Dark Lilly Archive - A FEW MYTHS




No religion on Earth is more misrepresented and misunderstood than Satanism, not that this worries the Satanists. Black Magick or the Black Arts are general terms applied to the Left Hand Path (though not used by practitioners). “Black” or darkness is, in this context, associated with “evil” and this memory survives from primitive times when man moved about freely in daylight but, when night fell, he withdrew to the protective circle of light provided by his fire, which kept away hostile animals and anything else which might be out there, unseen in the darkness. As Shakespeare said: “Present fears are less than horrible imaginings” (Macbeth I:ii.) and, because we fear what we do not know, we may unconsciously exaggerate the unknown to proportions more terrible than its reality warrants.


It is difficult to substantiate claims regarding the origins of Satanism, since it has never been the official religion of a state or people. The most easily-available proof of its antiquity is in the bible: for instance, the legend of Jesus’ encounter with Satan. Satan offered him dominion over part of the world in exchange for allegiance, a peculiar tale which, at least, makes it obvious that such dominion was possessed by Satan. So the bible’s admission that Satan was not only in existence but powerful, at a time before Jesus began his campaigning, disposes of the myth that Satanism is merely a negation of and rebellion against Christianity.


There is no indication that the followers of the Left Hand Path, even if they personified their deity, ever represented him with the attributes of cloven hooves, horns and tail. These were features of various Pagan nature-gods such as Pan and Faunus, and were attached to Satan by the Christians, who regarded all other gods as their adversaries and naturally confused them.

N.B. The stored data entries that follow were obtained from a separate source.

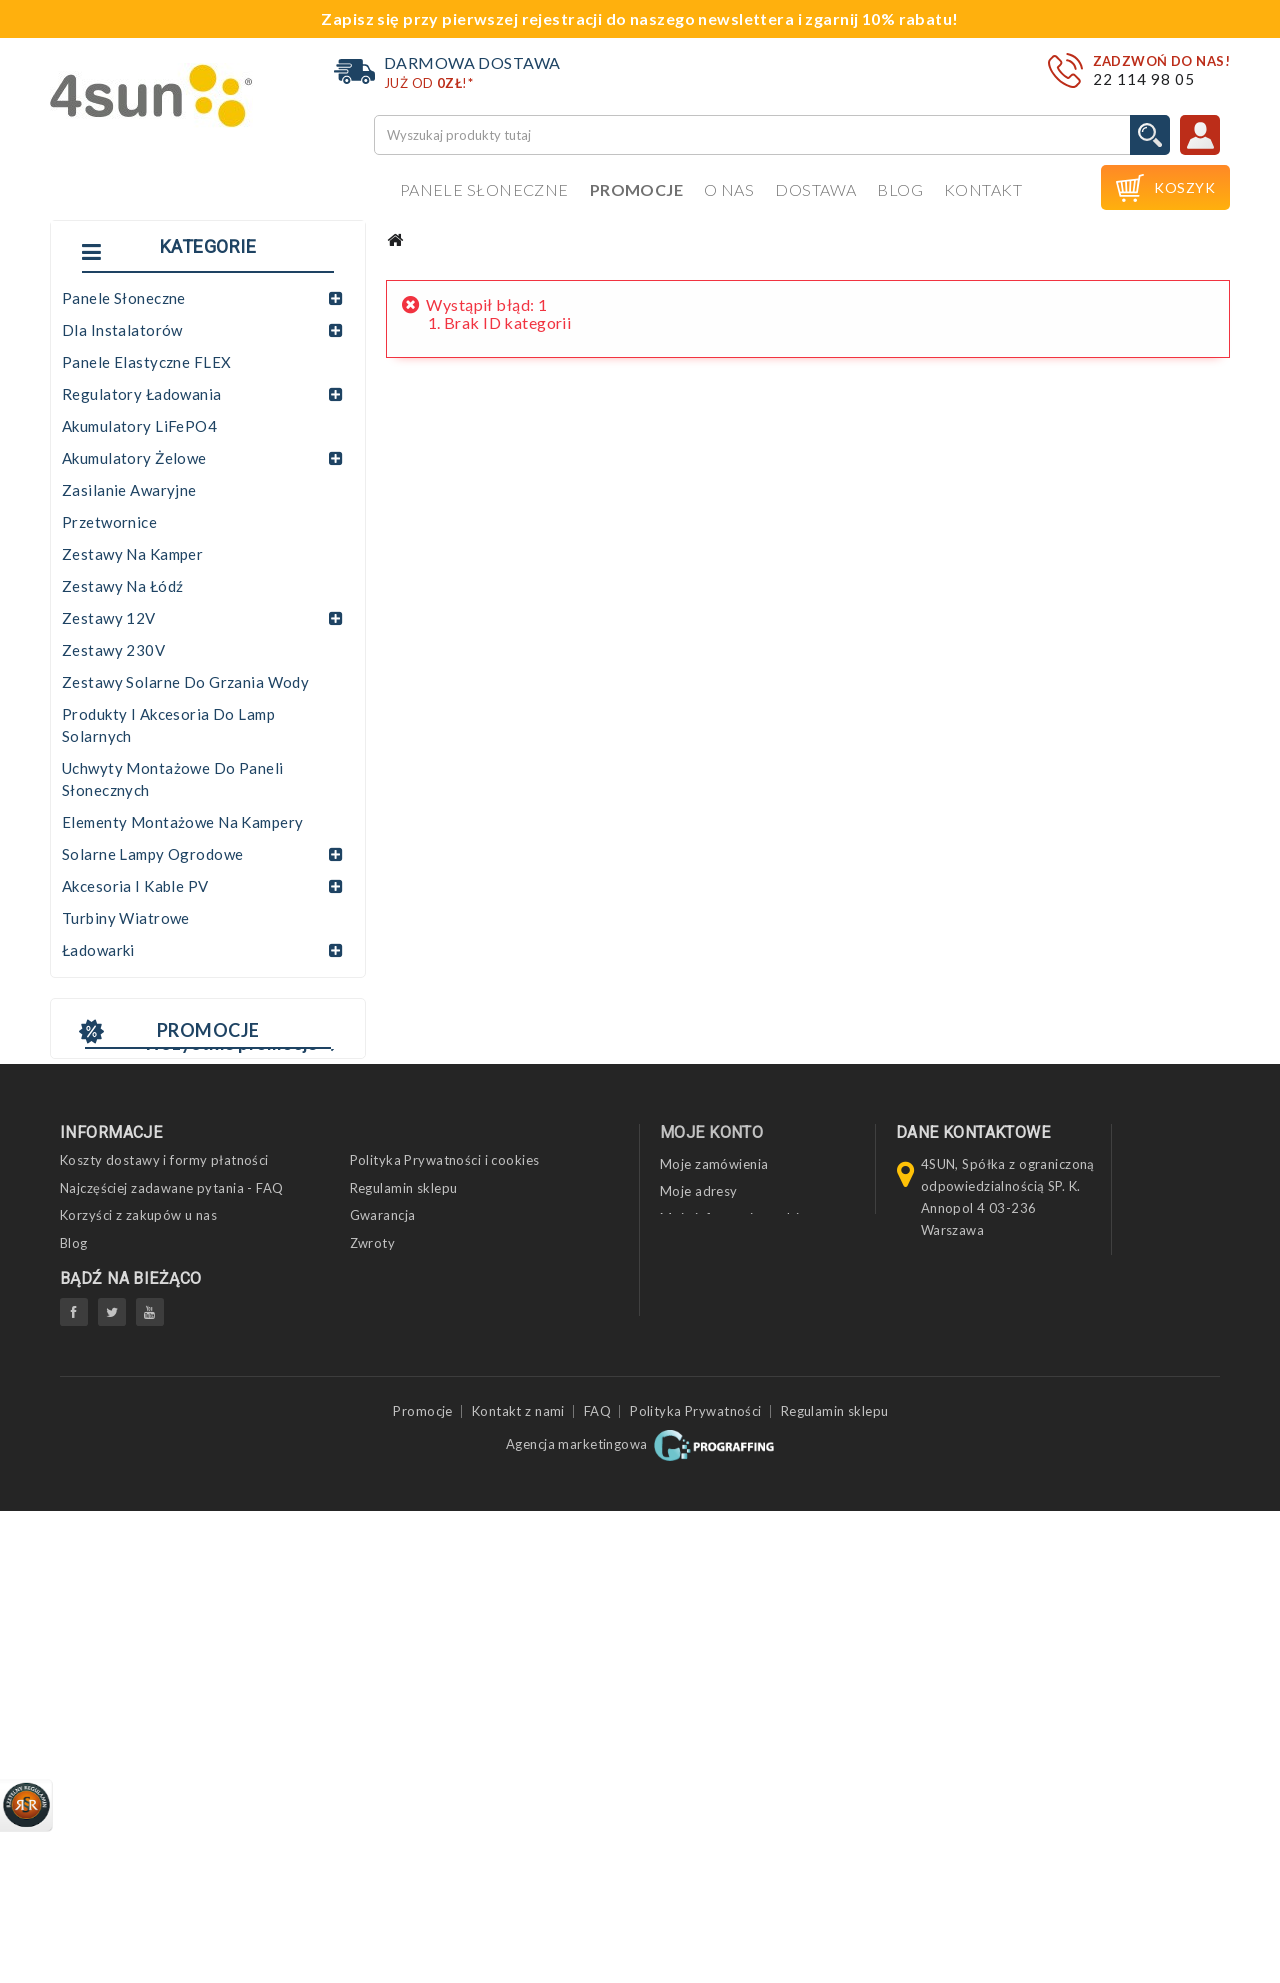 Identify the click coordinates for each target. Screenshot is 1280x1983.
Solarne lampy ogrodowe (152, 854)
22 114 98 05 (1144, 79)
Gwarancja (383, 1637)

The Satanists’ best-known symbol has often been mistakenly called “the inverted cross”. It has no connection with the Christian cross or the cross used by other older religions. The Satanic symbol represents the sword upraised, in challenge or acclaim.  Pointing downward, it would show defeat and surrender. Incidentally, in older and therefore more accurate versions of the Tarot cards, the suit of Swords shows the weapon upright in the Satanic manner. Only when the cards are reversed (with the unfortunate connotations usually attached to a reversed card in a fortune-telling spread) does the sword point down.


Necromancy is the illogical idea that spirits of deceased persons, if induced to make a temporary return to Earth, have, since or by reason of their transition, acquired clairvoyant ability, supernatural powers and wisdom.


It was essential to the state religion’s thraldom of fear that Death should be regarded with terror (despite vague promises of heaven for the few lucky ones). The cemetery, the ever present reminder of this dreaded inevitability, was surrounded by superstition and horror. The only people who did not regard cemeteries with this awe were those who had never accepted the new religion of Christianity and therefore understood that the dead were not more dangerous than they had been in life.


Cemeteries surrounded churches, and churches were often built on the sites of former temples. It was natural that the surviving Pagans should wish to meet as near as possible to their ancient holy place, since it had been consecrated by those with a knowledge of the Earth, a knowledge which has never been available to the Christians. The Pagan’s meetings in the grounds of their former temple were distorted by the Christians with an allegation that these meetings in the cemetery were for the purpose of raising the dead. The people were intimidated into regarding all Pagan practices with cringing alarm.



From the Dark Lily Journal No 1, Society of Dark Lily (London 1987).